Activity: Return the records below from the line containing "Çay (807, 211)" onward, exactly, through and including the last line.

(Input material)

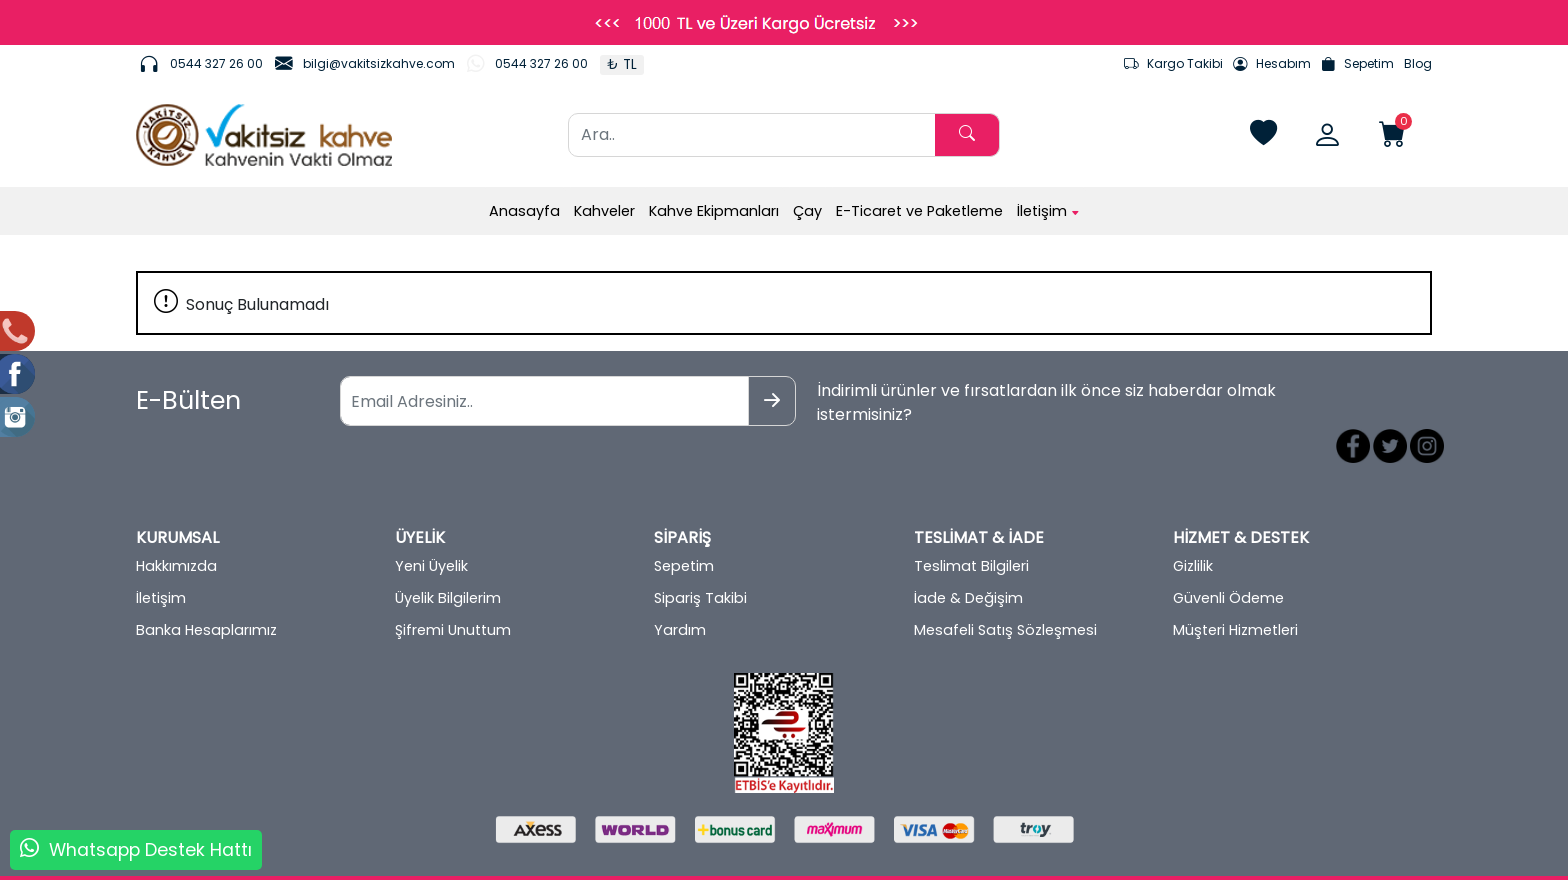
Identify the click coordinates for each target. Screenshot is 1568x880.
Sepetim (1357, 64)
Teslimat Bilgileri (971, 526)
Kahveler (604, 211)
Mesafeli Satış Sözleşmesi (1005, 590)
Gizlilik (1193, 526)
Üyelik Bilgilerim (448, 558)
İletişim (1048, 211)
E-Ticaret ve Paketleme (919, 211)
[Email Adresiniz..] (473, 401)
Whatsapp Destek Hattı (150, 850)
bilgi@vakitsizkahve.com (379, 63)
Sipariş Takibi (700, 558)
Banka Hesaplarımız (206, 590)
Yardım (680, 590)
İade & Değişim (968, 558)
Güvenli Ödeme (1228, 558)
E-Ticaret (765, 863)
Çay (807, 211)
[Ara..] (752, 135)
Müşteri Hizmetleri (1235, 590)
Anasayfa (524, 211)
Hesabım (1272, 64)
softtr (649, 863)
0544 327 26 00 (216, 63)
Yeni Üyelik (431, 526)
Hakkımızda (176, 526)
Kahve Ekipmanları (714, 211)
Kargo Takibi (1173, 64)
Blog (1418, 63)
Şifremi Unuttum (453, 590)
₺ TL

(End Input material)

Exercise response:
Çay (807, 211)
[Ara..] (752, 135)
Müşteri Hizmetleri (1235, 590)
Anasayfa (524, 211)
Hesabım (1272, 64)
softtr (649, 863)
0544 327 26 00 (216, 63)
Yeni Üyelik (431, 526)
Hakkımızda (176, 526)
Kahve Ekipmanları (714, 211)
Kargo Takibi (1173, 64)
Blog (1418, 63)
Şifremi Unuttum (453, 590)
₺ TL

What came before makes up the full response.